Pictured Rocks National Lakeshore abounds with rich and healthy plant communities, including upland forests, swampy lowlands, bogs and fens, vegetated dunes, successional fields, inland lakes, and riparian groves. Over 900 plant species have been identified.
The park's proximity to the moderating effect of Lake Superior results in many micro-habitats that shield plants normally ranging further south and north. Rare arctic disjuncts such as dwarf raspberry and arctic crowberry, which normally live far to the north in Canada, find a home in cooler, sheltered pockets of Upper Peninsula forests like those at Pictured Rocks.
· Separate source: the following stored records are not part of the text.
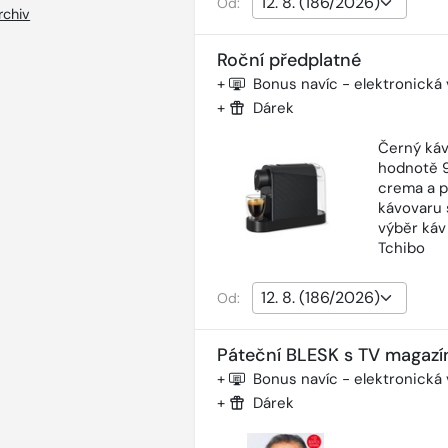
Od:
rchiv
Roční předplatné
+
Bonus navíc - elektronická
+
Dárek
Černý káv
hodnotě 9
crema a p
kávovaru 
výběr káv
Tchibo
Od:
Páteční BLESK s TV magazí
+
Bonus navíc - elektronická
+
Dárek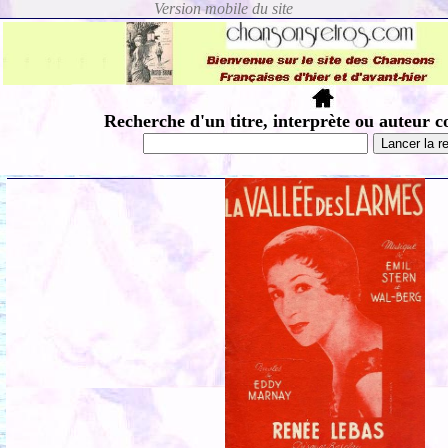
Recherche d'un titre, interprète ou auteur c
The lakeshore's upland forests are dominated by sugar and red maple, beech, yellow birch, and hemlock. Wetland soils that have developed since the most recent glacial recession give rise to spruce, tamarack, alder, and white-cedar communities. Streams and lakes are ringed with balsam and striped maple. The Grand Sable Dunes contain a rare collection of habitats with jack pine pockets, willow, the federally threatened Pitcher’s thistle, Lake Huron tansy and several state threatened species of fern.
Larger submerged aquatic plants and those that are emergent from the water surface provide habitat for algae, protozoa, invertebrates, and fish. There are 76 plants generally categorized as aquatic in the park’s waters. The smallest plants of Pictured Rocks National Lakeshore include hundreds of taxa of algae including dinoflagellates, green algae, chrysophytes, and diatoms.